On a happy note…I had pizza this week! My Javiee is the best! You all know my diet is very strict! Javiee found the perfect pizza recipe. Of course he didn’t use white flour, it had 2 grams of sugar in it! He used wheat flour and made his sauce from scratch. It was yummy!! I am a lucky woman to have such a great man to help me through this! I am blessed!
Here’s a picture of my pizza!
I enjoyed my two week break from chemo! It was nice to feel like my old self for a little while! Javiee and I went with T.J. on his class field trip to Ouray. Good times, oh how I treasure them!! I was a little nervous about going to the hot springs. It was my first time out in a swim suit with no boobs and no hair! A friend of mine, Trish, told me to just own it. What good advice! (Thanks Trish!). Own it. That’s all I can do. Cancer has taken enough of me. I can’t let it keep me from doing things with my little one because I’m worried about what other people will think! How liberating! I think it’s the first time I put on a swim suit without worrying about that little pooch in my tummy! Why do we care about those things anyway?? It’s the moments and the memories that matter. Cancer has a way of opening your eyes to everything. If there’s one thing you can take from what I’m going through, take that. Enjoy every moment and make memories with your family that will outlast you!

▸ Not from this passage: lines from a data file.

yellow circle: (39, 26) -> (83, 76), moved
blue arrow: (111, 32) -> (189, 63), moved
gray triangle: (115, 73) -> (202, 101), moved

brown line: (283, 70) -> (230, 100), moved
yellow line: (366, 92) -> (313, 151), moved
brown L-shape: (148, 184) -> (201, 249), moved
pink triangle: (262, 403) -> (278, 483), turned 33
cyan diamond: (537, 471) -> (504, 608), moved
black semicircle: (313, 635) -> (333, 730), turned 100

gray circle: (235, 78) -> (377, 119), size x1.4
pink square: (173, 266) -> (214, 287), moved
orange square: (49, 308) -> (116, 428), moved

That’s me and T.J. at the mine in Ouray.
That’s me with my Javiee. I’m still so swollen from chemo, but he loves this picture.

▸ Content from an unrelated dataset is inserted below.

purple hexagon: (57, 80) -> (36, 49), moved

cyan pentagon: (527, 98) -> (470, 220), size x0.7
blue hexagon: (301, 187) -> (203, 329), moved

On another note, I started chemo again Friday. I had my first of 12 rounds of Taxol. I will be doing Taxol every Friday throughout the summer. I looked at the calendar yesterday. I will finish chemo one week before T.J. goes back to school. I hope the side effects are minimal so I can enjoy the summer with him! The first round went really good! I was really dizzy after it. I came home and slept the rest of the day. I woke up Saturday feeling good and I still feel good today! I’ve heard Taxol is a lot easier to deal with than the AC was. So far that seems to be the case! Praying all 12 rounds are like this!
I went in for my PET scan yesterday. It shows no new growth and improvement! Yay! That was what I needed to hear! The past 3 months have been so hard on me! It’s good to know that all I’ve been through has helped. Talk about life changing! That’s what cancer is!

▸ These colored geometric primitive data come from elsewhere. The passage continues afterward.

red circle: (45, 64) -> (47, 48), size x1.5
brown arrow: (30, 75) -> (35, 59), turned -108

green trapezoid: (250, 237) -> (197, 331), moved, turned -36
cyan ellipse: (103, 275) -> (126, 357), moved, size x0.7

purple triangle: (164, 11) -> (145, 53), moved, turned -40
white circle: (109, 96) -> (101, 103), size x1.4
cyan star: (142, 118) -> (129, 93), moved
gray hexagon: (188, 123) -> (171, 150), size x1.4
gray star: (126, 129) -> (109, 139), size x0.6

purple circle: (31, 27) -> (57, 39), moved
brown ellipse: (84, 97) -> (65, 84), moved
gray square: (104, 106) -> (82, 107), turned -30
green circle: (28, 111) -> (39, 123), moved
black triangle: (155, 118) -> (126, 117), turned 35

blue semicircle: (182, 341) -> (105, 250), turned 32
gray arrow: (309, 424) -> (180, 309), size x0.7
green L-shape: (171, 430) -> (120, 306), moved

I was hoping for a break from chemo. How nice would it be to feel normal this summer! No chemo brain, no nausea, no extreme fatigue, no bald head, could I be so lucky?? No..my new treatment plan is in full force. 12 rounds of chemo, one every Friday for 12 weeks! On the bright side it’s not AC, it will be Taxol this time. I hear the side effects are a lot easier to handle than the side effects of AC. Praying this is true! Seeing the improvements on my PET scan helps to motivate me for the next 12 treatments. I can do this! As far as feeling normal goes, I guess its just time to find my ” new normal”!
That’s my T.J. out by the river. It was so good to have a little break from chemo! So good to be outside!